Some food for thought, in “commemoration” of the Balfour Declaration, drafted 31 October 1917, adopted by the British Government 2 November 1917.
(1) Lord Arthur Balfour, speech to Parliament on the need for the British to retain control of Egypt (1910)
First of all, look at the facts of the case. Western nations as soon as they emerge into history show the beginnings of those capacities for self-government…having merits of their own…You may look through the whole history of the Orientals in what is called, broadly speaking, the East, and you never find traces of self-government. All their great centuries–and they have been great–have been passed under absolute government. All their great contributions to civilisation–and they have been great–have been made under that form of government.
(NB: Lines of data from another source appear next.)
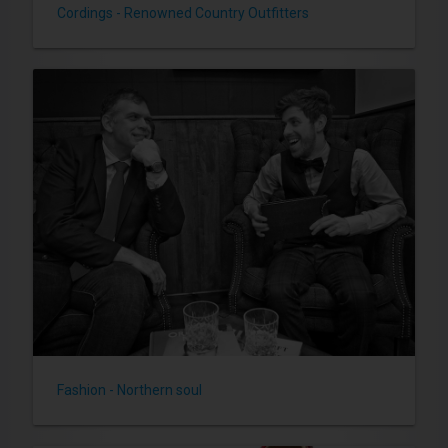
Cordings - Renowned Country Outfitters
Fashion - Northern soul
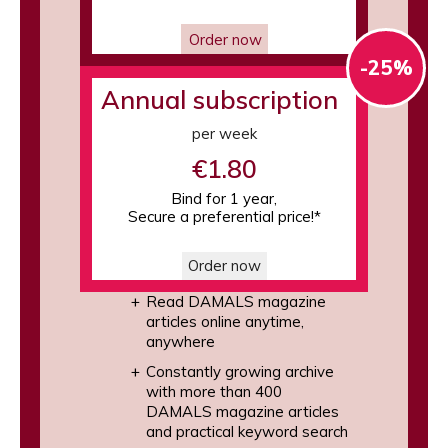
Order now
-25%
Annual subscription
per week
€1.80
Bind for 1 year,
Secure a preferential price!*
Order now
Read DAMALS magazine
articles online anytime,
anywhere
Constantly growing archive
with more than 400
DAMALS magazine articles
and practical keyword search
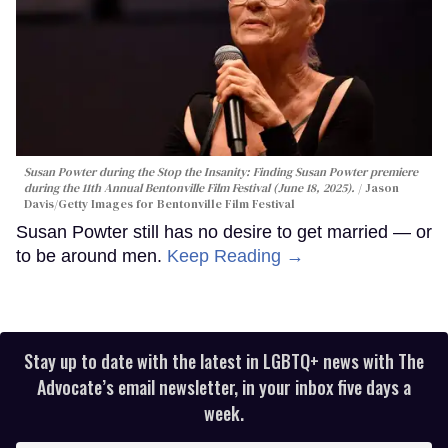
Susan Powter during the
Stop the Insanity: Finding Susan Powter
premiere
during the 11th Annual Bentonville Film Festival (June 18, 2025).
Jason
Davis/Getty Images for Bentonville Film Festival
Susan Powter still has no desire to get married — or
to be around men.
Keep Reading →
Stay up to date with the latest in LGBTQ+ news with The
Advocate’s email newsletter, in your inbox five days a
week.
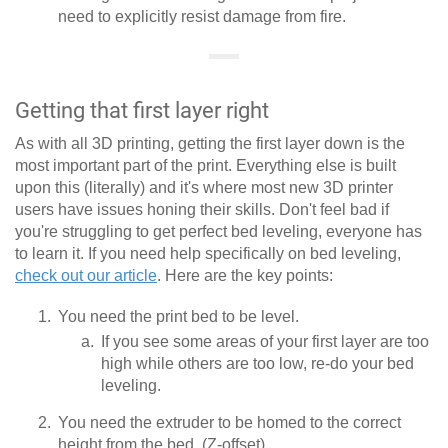
need to explicitly resist damage from fire.
Getting that first layer right
As with all 3D printing, getting the first layer down is the
most important part of the print. Everything else is built
upon this (literally) and it's where most new 3D printer
users have issues honing their skills. Don't feel bad if
you're struggling to get perfect bed leveling, everyone has
to learn it. If you need help specifically on bed leveling,
check out our article
. Here are the key points:
You need the print bed to be level.
If you see some areas of your first layer are too
high while others are too low, re-do your bed
leveling.
You need the extruder to be homed to the correct
height from the bed. (Z-offset)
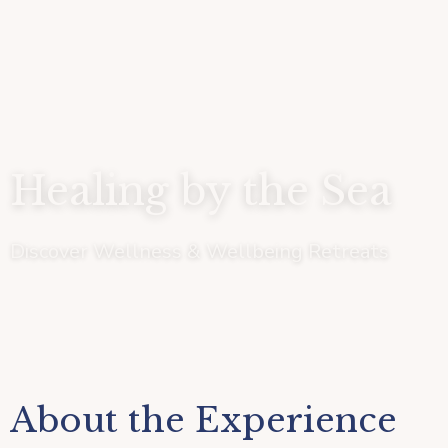
Healing by the Sea
Discover Wellness & Wellbeing Retreats
About the Experience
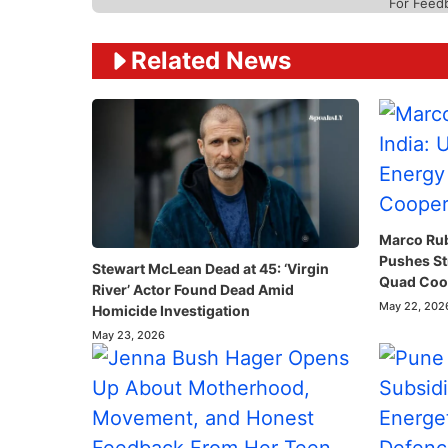
For Feed
Related News
Marco Rubi
Pushes St
Stewart McLean Dead at 45: ‘Virgin
Quad Coop
River’ Actor Found Dead Amid
May 22, 202
Homicide Investigation
May 23, 2026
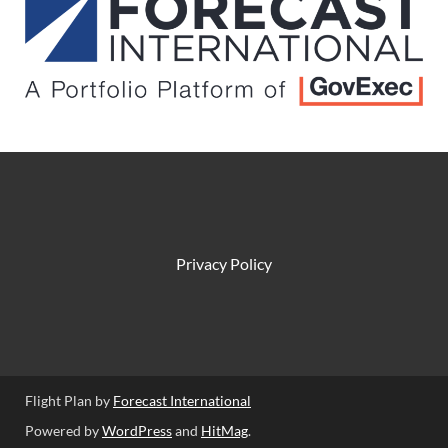
Privacy Policy
Flight Plan by
Forecast International
Powered by
WordPress
and
HitMag
.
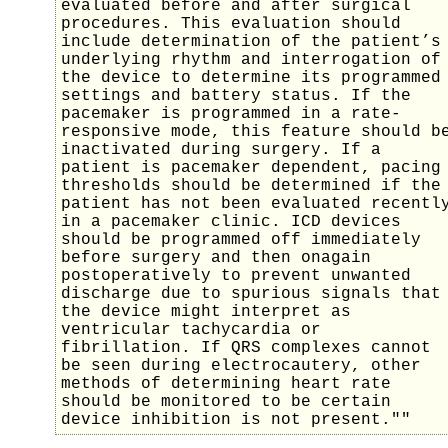
evaluated before and after surgical
procedures. This evaluation should
include determination of the patient’s
underlying rhythm and interrogation of
the device to determine its programmed
settings and battery status. If the
pacemaker is programmed in a rate-
responsive mode, this feature should b
inactivated during surgery. If a
patient is pacemaker dependent, pacing
thresholds should be determined if the
patient has not been evaluated recentl
in a pacemaker clinic. ICD devices
should be programmed off immediately
before surgery and then onagain
postoperatively to prevent unwanted
discharge due to spurious signals that
the device might interpret as
ventricular tachycardia or
fibrillation. If QRS complexes cannot
be seen during electrocautery, other
methods of determining heart rate
should be monitored to be certain
device inhibition is not present.""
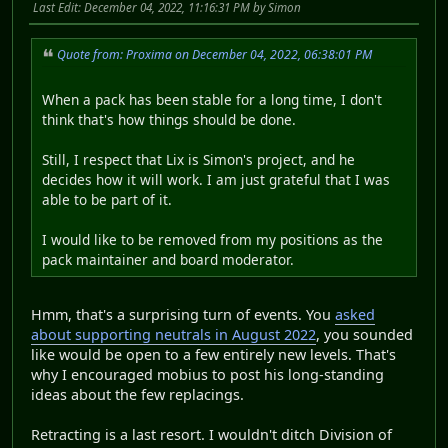
Last Edit
: December 04, 2022, 11:16:31 PM by Simon
Quote from: Proxima on December 04, 2022, 06:38:01 PM
When a pack has been stable for a long time, I don't
think that's how things should be done.
Still, I respect that Lix is Simon's project, and he
decides how it will work. I am just grateful that I was
able to be part of it.
I would like to be removed from my positions as the
pack maintainer and board moderator.
Hmm, that's a surprising turn of events. You
asked
about supporting neutrals in August 2022
, you sounded
like would be open to a few entirely new levels. That's
why I encouraged mobius to post his long-standing
ideas about the few replacings.
Retracting is a last resort. I wouldn't ditch Division of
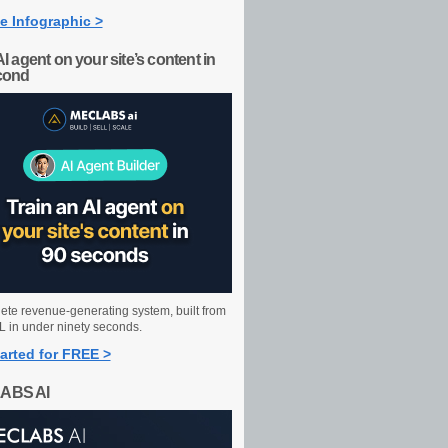
e Infographic >
AI agent on your site’s content in
cond
ete revenue-generating system, built from
 in under ninety seconds.
arted for FREE >
ABS AI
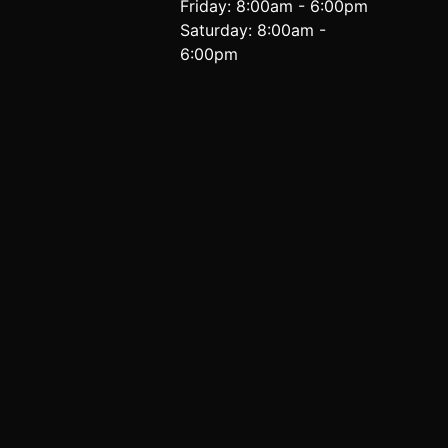
Friday: 8:00am - 6:00pm
Saturday: 8:00am -
6:00pm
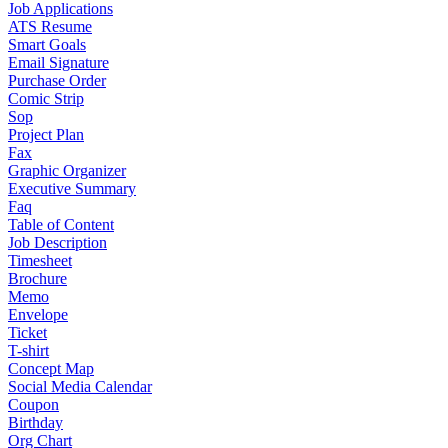
Job Applications
ATS Resume
Smart Goals
Email Signature
Purchase Order
Comic Strip
Sop
Project Plan
Fax
Graphic Organizer
Executive Summary
Faq
Table of Content
Job Description
Timesheet
Brochure
Memo
Envelope
Ticket
T-shirt
Concept Map
Social Media Calendar
Coupon
Birthday
Org Chart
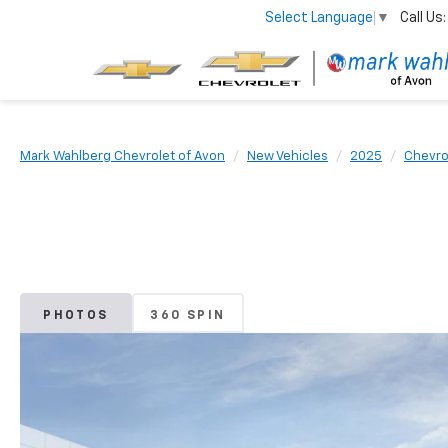
Call Us:
Select Language
▼
Mark Wahlberg Chevrolet of Avon
New Vehicles
2025
Chevro
PHOTOS
360 SPIN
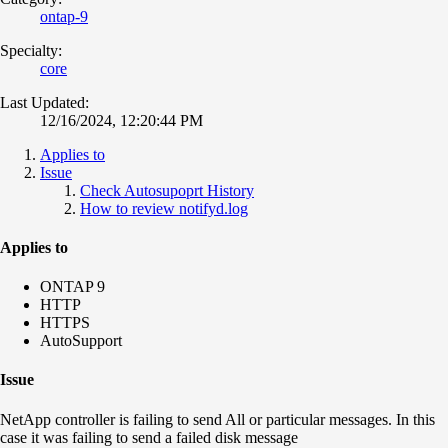
ontap-9
Specialty:
core
Last Updated:
12/16/2024, 12:20:44 PM
Applies to
Issue
Check Autosupoprt History
How to review notifyd.log
Applies to
ONTAP 9
HTTP
HTTPS
AutoSupport
Issue
NetApp controller is failing to send All or particular messages. In this
case it was failing to send a failed disk message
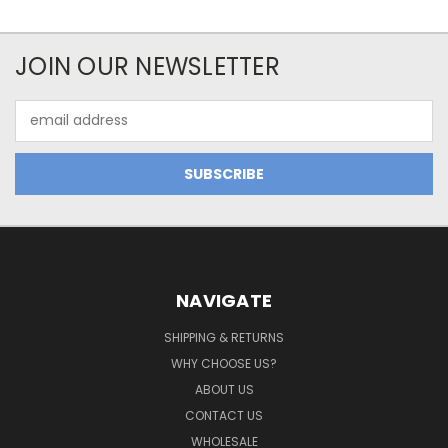
JOIN OUR NEWSLETTER
Email
Address
NAVIGATE
SHIPPING & RETURNS
WHY CHOOSE US?
ABOUT US
CONTACT US
WHOLESALE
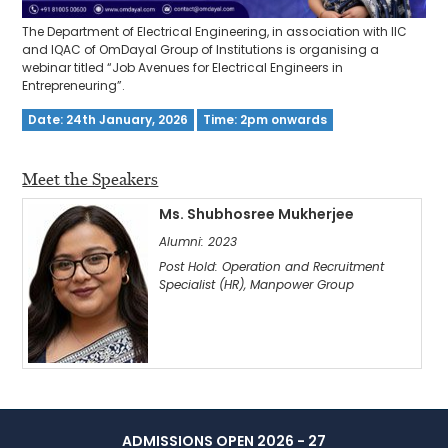
The Department of Electrical Engineering, in association with IIC
and IQAC of OmDayal Group of Institutions is organising a
webinar titled “Job Avenues for Electrical Engineers in
Entrepreneuring”.
Date: 24th January, 2026
Time: 2pm onwards
Meet the Speakers
Ms. Shubhosree Mukherjee
Alumni: 2023
Post Hold: Operation and Recruitment
Specialist (HR), Manpower Group
ADMISSIONS OPEN 2026 - 27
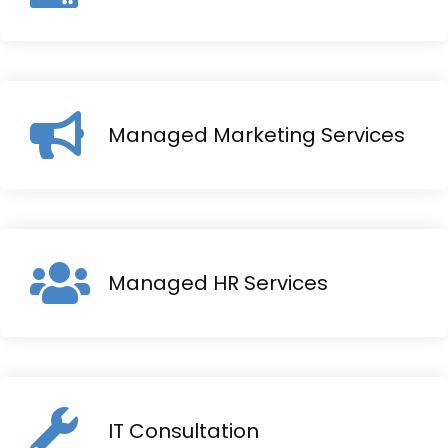
Managed Marketing Services
Managed HR Services
IT Consultation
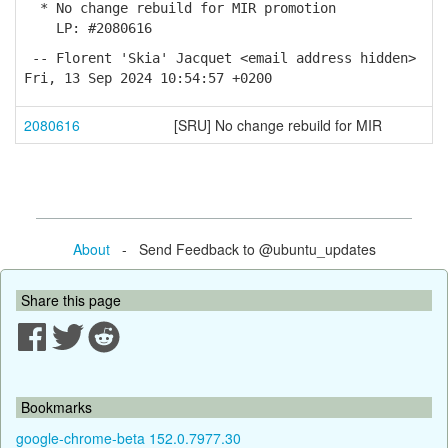
* No change rebuild for MIR promotion
LP: #2080616
-- Florent 'Skia' Jacquet <email address hidden>
Fri, 13 Sep 2024 10:54:57 +0200
2080616
[SRU] No change rebuild for MIR
About
- Send Feedback to @ubuntu_updates
Share this page
Bookmarks
google-chrome-beta 152.0.7977.30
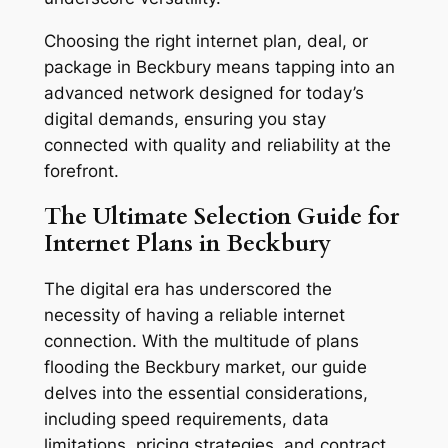
Choosing the right internet plan, deal, or
package in Beckbury means tapping into an
advanced network designed for today’s
digital demands, ensuring you stay
connected with quality and reliability at the
forefront.
The Ultimate Selection Guide for
Internet Plans in Beckbury
The digital era has underscored the
necessity of having a reliable internet
connection. With the multitude of plans
flooding the Beckbury market, our guide
delves into the essential considerations,
including speed requirements, data
limitations, pricing strategies, and contract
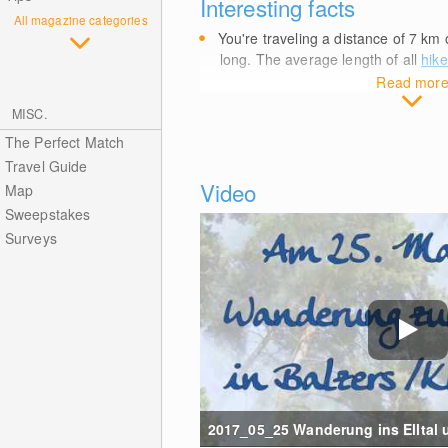
Interesting facts
All magazine categories
You're traveling a distance of 7
km
o
long. The average length of all
hike
Read mor
MISC.
The Perfect Match
Travel Guide
Video
Map
Sweepstakes
Surveys
2017_05_25 Wanderung ins Elltal un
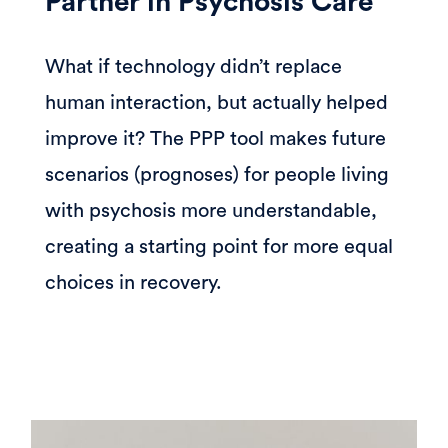
Partner in Psychosis Care
What if technology didn’t replace
human interaction, but actually helped
improve it? The PPP tool makes future
scenarios (prognoses) for people living
with psychosis more understandable,
creating a starting point for more equal
choices in recovery.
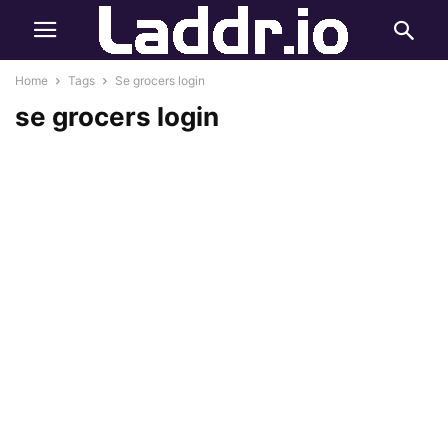
Home
Tags
Se grocers login
se grocers login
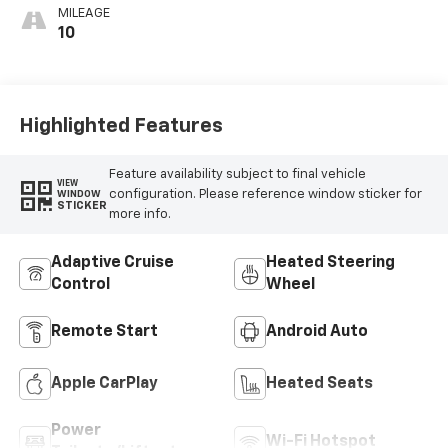
MILEAGE
10
Highlighted Features
Feature availability subject to final vehicle
VIEW
configuration. Please reference window sticker for
WINDOW
STICKER
more info.
Adaptive Cruise
Heated Steering
Control
Wheel
Remote Start
Android Auto
Apple CarPlay
Heated Seats
Power
Wi-Fi Hotspot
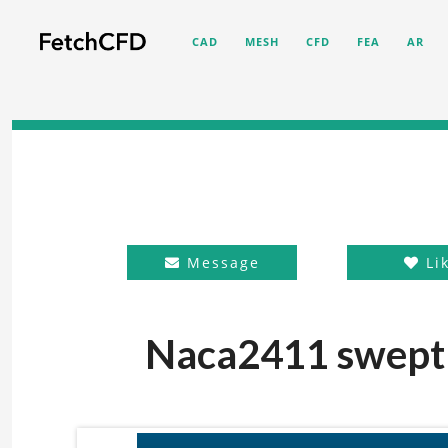
CAD
MESH
CFD
FEA
AR
Message
Li
Naca2411 swept 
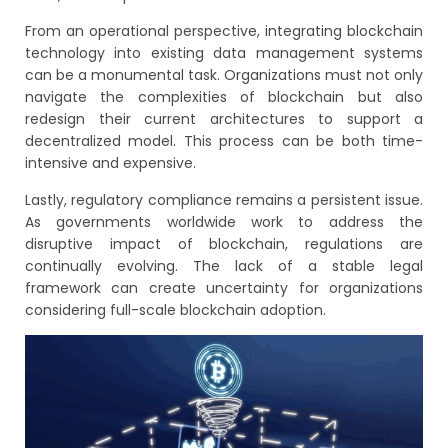
From an operational perspective, integrating blockchain
technology into existing data management systems
can be a monumental task. Organizations must not only
navigate the complexities of blockchain but also
redesign their current architectures to support a
decentralized model. This process can be both time-
intensive and expensive.
Lastly, regulatory compliance remains a persistent issue.
As governments worldwide work to address the
disruptive impact of blockchain, regulations are
continually evolving. The lack of a stable legal
framework can create uncertainty for organizations
considering full-scale blockchain adoption.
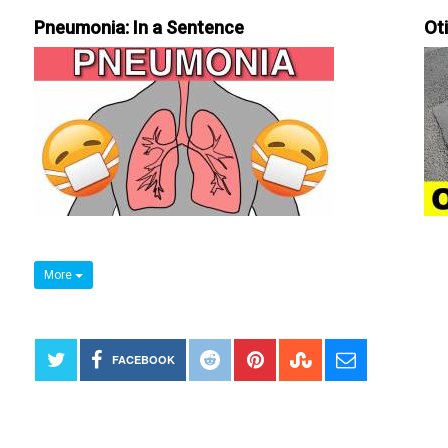
Pneumonia: In a Sentence
Ot
More
FACEBOOK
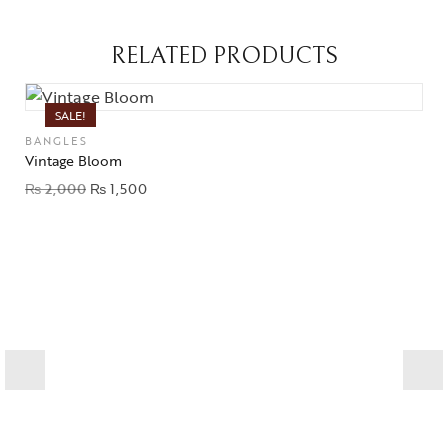
RELATED PRODUCTS
SALE!
BANGLES
Vintage Bloom
₨
2,000
₨
1,500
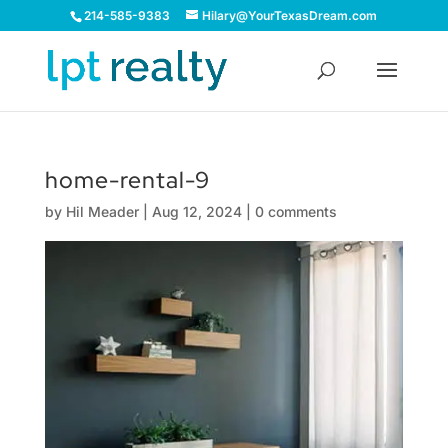
214-585-9383
Hilary@YourTexasDream.com
home-rental-9
by
Hil Meader
|
Aug 12, 2024
|
0 comments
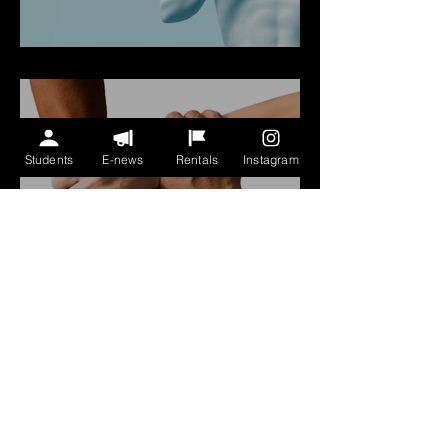
COVID-19 Safety Policy
Students
E-news
Rentals
Instagram
We Support
#BlackLivesMatter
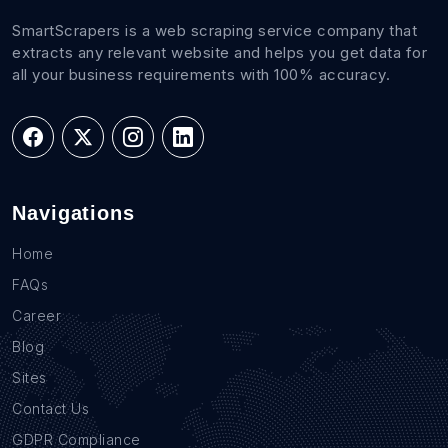
SmartScrapers is a web scraping service company that
extracts any relevant website and helps you get data for
all your business requirements with 100% accuracy.
Navigations
Home
FAQs
Career
Blog
Sites
Contact Us
GDPR Compliance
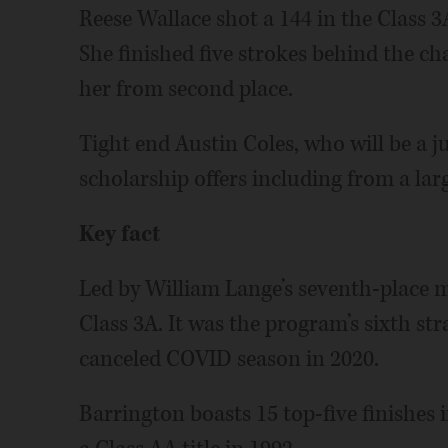
Reese Wallace shot a 144 in the Class 3A
She finished five strokes behind the c
her from second place.
Tight end Austin Coles, who will be a ju
scholarship offers including from a la
Key fact
Led by William Lange’s seventh-place me
Class 3A. It was the program’s sixth str
canceled COVID season in 2020.
Barrington boasts 15 top-five finishes 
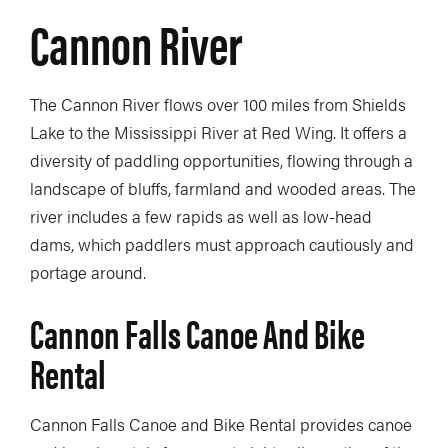
Cannon River
The Cannon River flows over 100 miles from Shields
Lake to the Mississippi River at Red Wing. It offers a
diversity of paddling opportunities, flowing through a
landscape of bluffs, farmland and wooded areas. The
river includes a few rapids as well as low-head
dams, which paddlers must approach cautiously and
portage around.
Cannon Falls Canoe And Bike
Rental
Cannon Falls Canoe and Bike Rental provides canoe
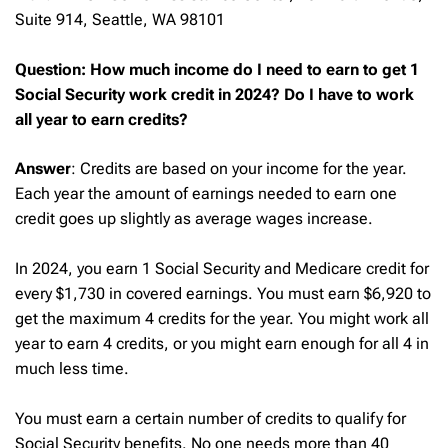
Suite 914, Seattle, WA 98101
Question: How much income do I need to earn to get 1
Social Security work credit in 2024? Do I have to work
all year to earn credits?
Answer
: Credits are based on your income for the year.
Each year the amount of earnings needed to earn one
credit goes up slightly as average wages increase.
In 2024, you earn 1 Social Security and Medicare credit for
every $1,730 in covered earnings. You must earn $6,920 to
get the maximum 4 credits for the year. You might work all
year to earn 4 credits, or you might earn enough for all 4 in
much less time.
You must earn a certain number of credits to qualify for
Social Security benefits. No one needs more than 40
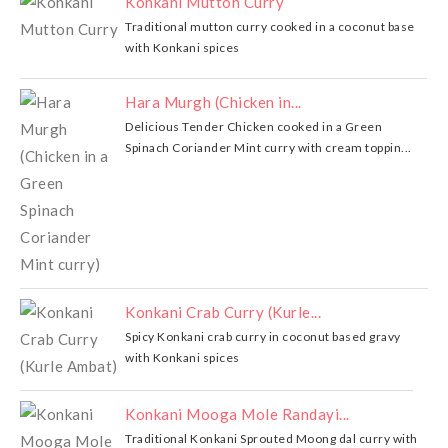
Konkani Mutton Curry
Traditional mutton curry cooked in a coconut base
with Konkani spices
Hara Murgh (Chicken in...
Delicious Tender Chicken cooked in a Green
Spinach Coriander Mint curry with cream toppin...
Konkani Crab Curry (Kurle...
Spicy Konkani crab curry in coconut based gravy
with Konkani spices
Konkani Mooga Mole Randayi...
Traditional Konkani Sprouted Moong dal curry with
Conquerer has succeeded conqueror; one domination has followed another; but never in all of the revolutions of fate and fortune have you seen one of those nations of its own motion establish what we, from a Western point of view, call self-government. (Quoted in Edward Said, Orientalism, p. 33)
(2) Balfour Declaration, Zionist Draft (July 1917)
His Majesty’s Government accepts the principle that Palestine should be reconstituted as the national home of the Jewish people.
His Majesty’s Government will use its best endeavours to secure the achievement of this object and will discuss the necessary methods and means with the Zionist Organisation.
(3) Balfour Declaration, Final Draft, (finalized 31 October 1917, adopted 2 November 1917)
His Majesty’s Government view with favour the establishment in Palestine of a national home for the Jewish people and will use their best endeavours to facilitate the achievement of this object, it being clearly understood that nothing shall be done which may prejudice the civil and religious rights of existing non-Jewish communities in Palestine or the rights and political status enjoyed by Jews in any other country. (Both drafts quoted in Charles D. Smith, Palestine and the Arab-Israeli Conflict: A History with Documents, 8th ed., p. 94)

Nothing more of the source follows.